Buick's heritage is clearly not lost on the Chinese market. The General Motors division has actually been more successful in the People's Republic than it has in the domestic US market in recent years. And now this heritage is being exploited, evidenced by the Riviera Coupe concept unveiled at this year's Auto Shanghai.
The Riviera has been absent from the Buick line up for over eight years, but the new concept has suitably resurrected the illustrious nameplate. Developed by the Pan Asia Technical Automotive Centre (PATAC) in China (a joint venture between GM and SAIC), the new Riviera Coupe concept is an impressive modern interpretation of the classic luxury coupe, employing the latest technology and claimed to communicate the "global design vocabulary" of future Buick models.
Visually, the Riviera concept looks more like a well-executed concept from Lexus. The bodyshell is made from carbon-fibre, allowing for a combination of positive and negative curves and enabling lightweight construction. Its flowing lines and slim glasshouse evoke the powerful stance of the Y-Job concept of 1938 and Rivieras from the late 1960s and early 1970s, while bulging front wheel arches, broad rear haunches and pronounced side sills further accentuate the concept's elegant demeanour.
Included among the thoroughly modern styling details are elongated LED head lamps that blend into the front wings (incorporating Buick's signature 'port holes' just ahead of the A-pillar), slender side mirrors affixed to large gull-wing doors and a glass roof, which wraps around the rear of the car and emphasises the wide rear track. Buick badges - which adorn the large 'waterfall' grille and dominate the rear fascia - along with the bonnet strip and side mirrors, are illuminated in a jade green colour, giving the car a dynamic presence in the dark.
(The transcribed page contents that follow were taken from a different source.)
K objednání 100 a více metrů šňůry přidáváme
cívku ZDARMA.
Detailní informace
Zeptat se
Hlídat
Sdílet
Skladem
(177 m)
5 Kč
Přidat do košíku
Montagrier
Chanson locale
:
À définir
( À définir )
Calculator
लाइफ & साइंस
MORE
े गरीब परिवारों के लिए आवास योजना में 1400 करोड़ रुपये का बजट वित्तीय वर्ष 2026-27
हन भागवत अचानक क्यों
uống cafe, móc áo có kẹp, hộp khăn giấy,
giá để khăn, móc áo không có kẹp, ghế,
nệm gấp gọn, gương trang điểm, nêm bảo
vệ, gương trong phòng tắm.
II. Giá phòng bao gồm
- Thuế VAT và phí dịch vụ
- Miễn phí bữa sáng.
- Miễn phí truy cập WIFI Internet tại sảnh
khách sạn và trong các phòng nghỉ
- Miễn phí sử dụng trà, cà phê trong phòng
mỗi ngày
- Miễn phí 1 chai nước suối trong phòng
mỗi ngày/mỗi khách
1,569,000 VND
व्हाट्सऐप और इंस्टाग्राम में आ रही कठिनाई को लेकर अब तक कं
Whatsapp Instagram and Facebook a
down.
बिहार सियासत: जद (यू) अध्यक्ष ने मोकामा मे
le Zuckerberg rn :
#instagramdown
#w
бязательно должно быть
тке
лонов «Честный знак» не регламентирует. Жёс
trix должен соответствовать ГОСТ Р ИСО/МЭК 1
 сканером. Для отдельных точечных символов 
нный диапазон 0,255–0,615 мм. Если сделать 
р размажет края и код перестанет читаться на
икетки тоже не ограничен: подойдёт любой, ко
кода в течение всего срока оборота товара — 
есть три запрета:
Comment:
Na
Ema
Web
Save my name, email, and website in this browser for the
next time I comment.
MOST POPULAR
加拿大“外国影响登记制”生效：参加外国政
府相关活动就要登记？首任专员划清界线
According to Buick, PATAC designed the Riviera concept to accommodate a new hybrid system that will go into production at Shanghai GM, GM's flagship joint venture with SAIC, in 2008. GM touts the Riviera concept as a "fuel-efficient car, which will feature several technological and manufacturing advances", and if the classic 'port-holes' on the flanks are any indication, the hybrid powertrain will likely employ a six-cylinder engine coupled to several lithium-ion battery packs.
Large gull-wing doors provide access to the modern interior, subdivided into four sections by a console flowing through the cockpit. Reflecting the 'organic' earth and water theme, the steering wheel and centre console are swathed in blue suede and are contrasted by a neutral cream colour, while the bucket-style seats are trimmed in cream-coloured leather. Behind the two-tone steering wheel is a three-dimensional speedometer, protruding from a wraparound dashboard that integrates a centre-mounted LCD display screen.
The interior controls are modern and simple, highlighted by electronic shifter pads replacing a traditional transmission gear lever. Common to many recent concepts, the Riviera coupe is fitted with ambient light strips running across the console and into the door panel.
If Buick's latest concept is an indication of the future products we can look forward to from the company, it seems the Chinese may have injected some much needed desirability into the troubled GM division; an element that has been sorely lacking in recent times. From a European perspective, it's another concept car we're unlikely to ever drive, though an Opel or Vauxhall designed in China doesn't look too far-fetched, does it?